Oil prices are expected to not go up any time soon, according to a new analysis from Julius Baer, demand is deteriorating and there’s no “meaningful” supply tightness from the market.
On November 7, oil prices fell to their lowest level in three months since the rising OPEC exports and strengthening US dollar, with Rent crude futures at below $84 a barrel for the first time since the Israeli attacks on Gaza.
“The market seems to be shifting its focus from fear-driven geopolitics to hard-fact fundamentals… and despite the Israel-Hamas war ravaging, oil prices are back below the pre-conflict levels,” said Norbert Rücker, Head of Economics and Next Generation Research at Julius Baer, in a note.
Rücker noted that there are indeed ample supplies, and that demand is not surging.
“While prices seem less lofty following the correction, the headwinds should persist. We see prices heading lower over the coming months.,” Rücker said, adding that the uncertainty caused by the Israeli war on Palestine since early October has now dissipated.
Rücker added that the Western and Asian markets have “sufficient” amounts of storage in terms of supply.
While consumption in important markets is “stagnating,” production is also increasing.

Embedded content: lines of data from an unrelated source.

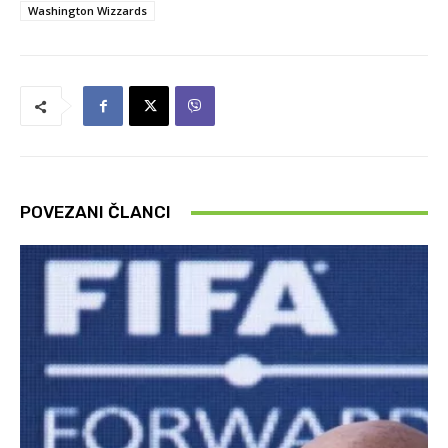
Washington Wizzards
POVEZANI ČLANCI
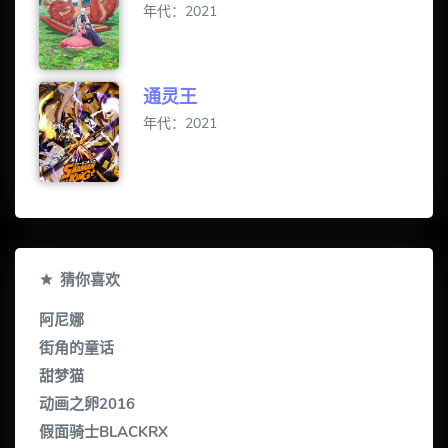
年代：2021
通灵王
年代：2021
猜你喜欢
阿尼娜
街角的童话
甜梦猫
动画之卵2016
假面骑士BLACKRX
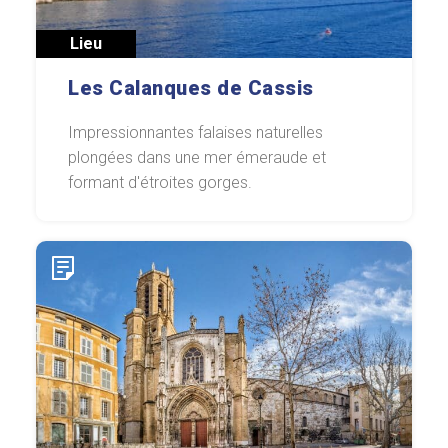
Lieu
Les Calanques de Cassis
Impressionnantes falaises naturelles
plongées dans une mer émeraude et
formant d'étroites gorges.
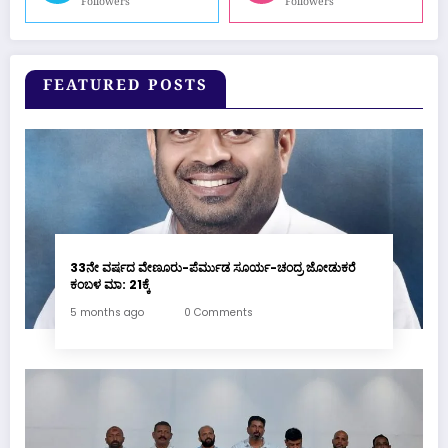
Followers
Followers
FEATURED POSTS
33ನೇ ವರ್ಷದ ವೇಣೂರು-ಪೆರ್ಮುಡ ಸೂರ್ಯ-ಚಂದ್ರ ಜೋಡುಕರೆ
ಕಂಬಳ ಮಾ: 21ಕ್ಕೆ
5 months ago
0 Comments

After picking up during the summer, Chinese demand has now cooled off, with imports still below peak levels and domestic refining slowing as margins are shrinking.

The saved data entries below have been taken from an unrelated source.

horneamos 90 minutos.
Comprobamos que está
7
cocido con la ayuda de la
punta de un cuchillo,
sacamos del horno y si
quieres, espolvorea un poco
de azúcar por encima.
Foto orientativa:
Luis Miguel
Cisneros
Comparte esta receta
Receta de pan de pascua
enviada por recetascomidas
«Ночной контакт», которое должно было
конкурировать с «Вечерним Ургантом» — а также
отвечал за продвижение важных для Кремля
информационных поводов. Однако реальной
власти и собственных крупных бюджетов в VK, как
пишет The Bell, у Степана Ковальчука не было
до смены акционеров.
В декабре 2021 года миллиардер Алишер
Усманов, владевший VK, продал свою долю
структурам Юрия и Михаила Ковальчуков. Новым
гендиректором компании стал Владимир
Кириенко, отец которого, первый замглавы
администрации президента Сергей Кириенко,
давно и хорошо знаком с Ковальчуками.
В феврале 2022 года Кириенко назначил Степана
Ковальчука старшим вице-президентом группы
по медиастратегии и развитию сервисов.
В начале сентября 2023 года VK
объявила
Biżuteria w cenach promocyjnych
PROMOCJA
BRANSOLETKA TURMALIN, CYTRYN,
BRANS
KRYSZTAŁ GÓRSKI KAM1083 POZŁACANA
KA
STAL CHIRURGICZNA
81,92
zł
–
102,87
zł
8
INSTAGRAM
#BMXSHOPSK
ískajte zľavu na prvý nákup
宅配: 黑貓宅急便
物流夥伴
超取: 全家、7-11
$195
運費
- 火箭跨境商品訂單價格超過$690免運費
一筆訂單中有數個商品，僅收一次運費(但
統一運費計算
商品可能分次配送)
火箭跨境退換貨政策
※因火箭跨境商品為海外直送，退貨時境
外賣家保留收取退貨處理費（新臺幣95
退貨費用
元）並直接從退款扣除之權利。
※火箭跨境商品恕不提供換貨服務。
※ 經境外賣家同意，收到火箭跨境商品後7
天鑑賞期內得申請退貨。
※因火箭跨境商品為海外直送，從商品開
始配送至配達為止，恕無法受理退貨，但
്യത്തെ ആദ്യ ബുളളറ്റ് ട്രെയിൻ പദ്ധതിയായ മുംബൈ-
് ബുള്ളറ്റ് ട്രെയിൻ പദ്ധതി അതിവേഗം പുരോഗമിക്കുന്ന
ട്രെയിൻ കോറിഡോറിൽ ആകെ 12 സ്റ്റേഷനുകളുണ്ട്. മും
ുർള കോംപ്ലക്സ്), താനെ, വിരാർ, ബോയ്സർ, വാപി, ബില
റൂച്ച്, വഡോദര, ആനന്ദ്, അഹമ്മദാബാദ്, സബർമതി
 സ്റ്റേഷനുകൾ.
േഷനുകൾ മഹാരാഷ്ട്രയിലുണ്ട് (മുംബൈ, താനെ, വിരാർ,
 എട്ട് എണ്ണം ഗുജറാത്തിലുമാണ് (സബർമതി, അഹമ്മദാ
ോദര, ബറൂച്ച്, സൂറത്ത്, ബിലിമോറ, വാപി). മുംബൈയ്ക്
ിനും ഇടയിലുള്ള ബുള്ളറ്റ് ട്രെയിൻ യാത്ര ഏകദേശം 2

Russia’s oil exports and Canada’s oil production have also been “robust”, while Saudi Arabia’s output cuts are not a “sustainable equilibrium”.
“Given the full employment and confident consumer spending this year, there is little room for oil demand to expand in the western world,” noted Rücker.
“Oil politics could soon see a reset, as key Middle East producers aim for a higher output next year, seeking to cash in on capacity expansions.”
Saudi Arabia and Russia will continue with their production cuts of one million barrels per day until year-end.